Should you switch to Mac?

2016-07-07 00:00

enter image description here by Flick user raneko

Who would have thought? Me switching to Mac? But it actually happened. I’ve been a long time Linux user, so why actually do the switch now? Or ever? Have a look at my thoughts and insights of novice Mac user.

In the beginning

My humble beginnings were with RedHat 6.0 on a AMD Duron 600Mhz PC machine. With a dialup connection. And setting that thing to connect into Poland’s national provider TPSA was rather painful. After some time using Linux, going from RedHat to Slackware I’ve decided things weren’t tough enough and switched to BSDs. That was really fun! I’ve used Free and Open flavors for a few years which very really great. Than switched back to Linux. I’ve used those *nix systems for all-things-computer. At home and at work.

The switch

And than came the new job and I had to choose: regular Dell or Macbook? Blue pill or red pill? I chose the later.

The switch wasn’t that painful, but mainly thanks to superb hardware Apple offers. Having to get used to a completely new OS was quite another story. It’s not that I was shocked by it. As a long time Linux user all the concepts are known to me. It’s the other way around - there are a lot of things missing that I learned to require from my tool of work.

What I really appreciate is the known userland tools - it’s BSD at the heart of it. Well, of course the kernel is some whacky Mach microkernel, but as for the userland I’m happy :) You can read more about the kernel and system’s design history on wikipedia (Os X, Darwin XNU)

One of the biggest disappointments was the filesystem and the way it’s presented to users. Mac OS X comes with HFS+ (link) filesystem which is case insensitive!!! To me this seems like an abomination. Plus there are multiple shortcuts taken by Apple engineers, like its endiannes: primarily Macs used PowerPC chips which are BigEndian by desing, but after switching to Intel processors everything is LittleEndian now. AFAIK HFS+ has to still switch bytes when reading metadata.

Really neat thing I’ve found out recently is that under the hood OS X uses PF (OpenBSD’s packet filter) as a firewalling solution.

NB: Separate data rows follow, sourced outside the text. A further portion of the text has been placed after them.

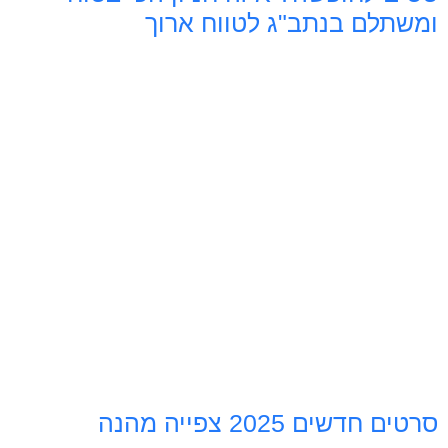
ומשתלם בנתב"ג לטווח ארוך
סרטים חדשים 2025 צפייה מהנה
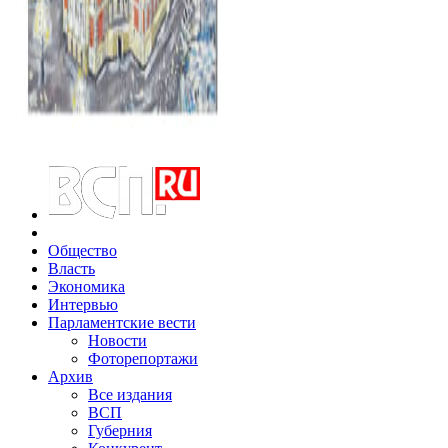
Общество
Власть
Экономика
Интервью
Парламентские вести
Новости
Фоторепортажи
Архив
Все издания
ВСП
Губерния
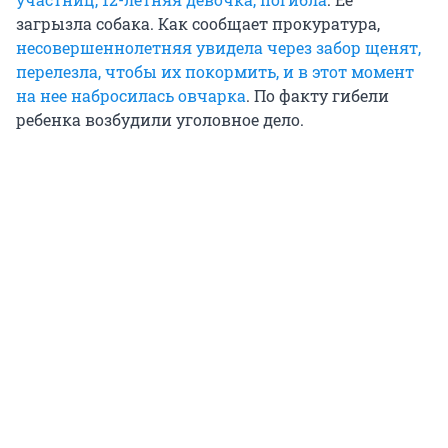
загрызла собака. Как сообщает прокуратура,
несовершеннолетняя увидела через забор щенят,
перелезла, чтобы их покормить, и в этот момент
на нее набросилась овчарка
. По факту гибели
ребенка возбудили уголовное дело.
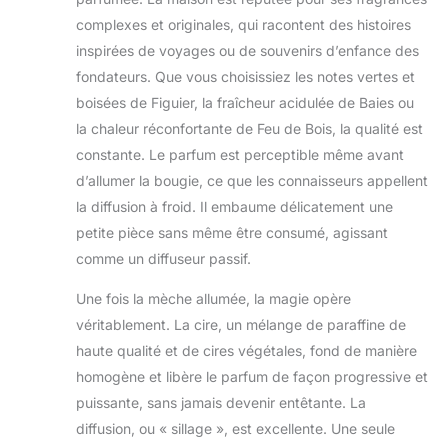
complexes et originales, qui racontent des histoires
inspirées de voyages ou de souvenirs d’enfance des
fondateurs. Que vous choisissiez les notes vertes et
boisées de Figuier, la fraîcheur acidulée de Baies ou
la chaleur réconfortante de Feu de Bois, la qualité est
constante. Le parfum est perceptible même avant
d’allumer la bougie, ce que les connaisseurs appellent
la diffusion à froid. Il embaume délicatement une
petite pièce sans même être consumé, agissant
comme un diffuseur passif.
Une fois la mèche allumée, la magie opère
véritablement. La cire, un mélange de paraffine de
haute qualité et de cires végétales, fond de manière
homogène et libère le parfum de façon progressive et
puissante, sans jamais devenir entêtante. La
diffusion, ou « sillage », est excellente. Une seule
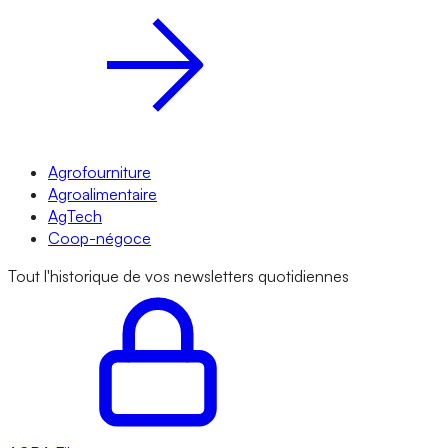
Agrofourniture
Agroalimentaire
AgTech
Coop-négoce
Tout l'historique de vos newsletters quotidiennes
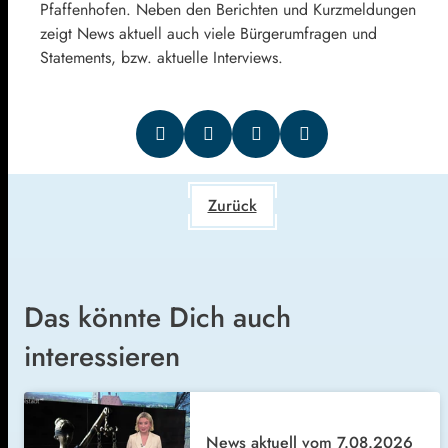
Pfaffenhofen. Neben den Berichten und Kurzmeldungen
zeigt News aktuell auch viele Bürgerumfragen und
Statements, bzw. aktuelle Interviews.
Zurück
Das könnte Dich auch
interessieren
News aktuell vom 7.08.2026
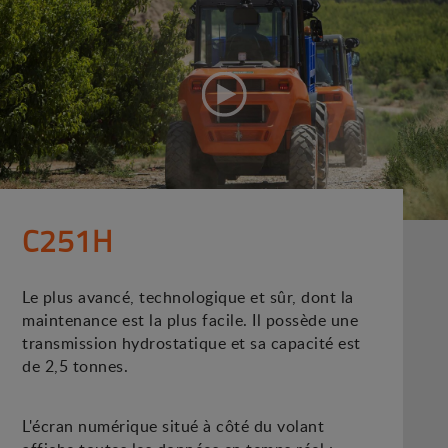
C251H
Le plus avancé, technologique et sûr, dont la
maintenance est la plus facile. Il possède une
transmission hydrostatique et sa capacité est
de 2,5 tonnes.
L'écran numérique situé à côté du volant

I don’t know which version is in the current release and how does it compare against the original implementation, but since PF has such a nice syntax and performance it’s great to have it on board. There are numerous blog posts about setting a decent firewall on OS X with PF so go have a look. Also you can play with PF by means of a set of apps called Murus.

Useful tools

  • Brew - basic application provider, offers all the things I’ve become used to when on Linux,
  • Amethyst - allows window tiling with keyboard shortcuts and has focus-follows-mouse :D I love this feature, although with all the windows popping all over the place I must admit it sometimes gets messy.
  • MenuMeters - have a bunch of those geeky meters all over the place (no longer usable with El Capitan)
  • Alfred - seems like a nice app, Spotlight on steroids. It’s free and you can download it via ITunes
  • Flashlight - add more providers to Spotlight - unfortunately with recent introduction of rootless mac partition it’s no longer possible to use this tool

Hacking Spotlight

Spotlight is just that neat little thing out there that seems like indexing all the things and runs installed programs. But it can also serve as a calculator and …

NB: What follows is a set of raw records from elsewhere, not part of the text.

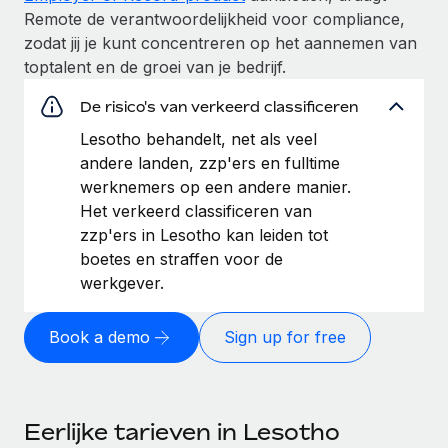
Remote de verantwoordelijkheid voor compliance,
zodat jij je kunt concentreren op het aannemen van
toptalent en de groei van je bedrijf.
De risico's van verkeerd classificeren
Lesotho behandelt, net als veel
andere landen, zzp'ers en fulltime
werknemers op een andere manier.
Het verkeerd classificeren van
zzp'ers in Lesotho kan leiden tot
boetes en straffen voor de
werkgever.
Book a demo
Sign up for free
Eerlijke tarieven in Lesotho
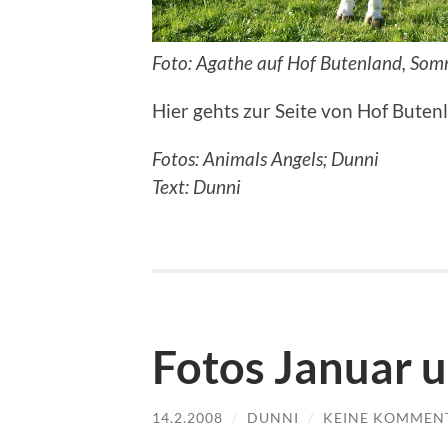
Foto: Agathe auf Hof Butenland, So
Hier gehts zur Seite von Hof Buten
Fotos: Animals Angels; Dunni
Text: Dunni
Fotos Januar 
14.2.2008
/
DUNNI
/
KEINE KOMMEN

You can also read the contents of its cache file.

Up until version 10.10.4 of OS X it was possible to have additions to spotlight, but now this behaviour is blocked by the system. http://mac-how-to.wonderhowto.com/how-to/customize-spotlight-search-mac-os-x-yosemite-0160786/

Script setup

Setup your mac with this shell script - but be very careful and read through this file first! https://gist.github.com/brandonb927/3195465

One sneaky image by Flickr user blakespot

Neat things

And it is quite positive, that Mac OS X developers care about small, but extremely important things - like building OpenSSH with LibreSSL support!

DTrace

Recently I’ve experienced a huge slowdown on my Mac. The It support’s solution was to reinstall the OS. I refused, this seemed like a barbaric method and also I just wanted to use this opportunity to delve deeper into internals of this OS.

I’ve started with analysing system behaviour with DTrace - probing interface originating from Solaris

Useful introductory links are here:

Conclusion

All in all the switch was relatively painless, and with tools and tricks described here I feel very comfortable using this system.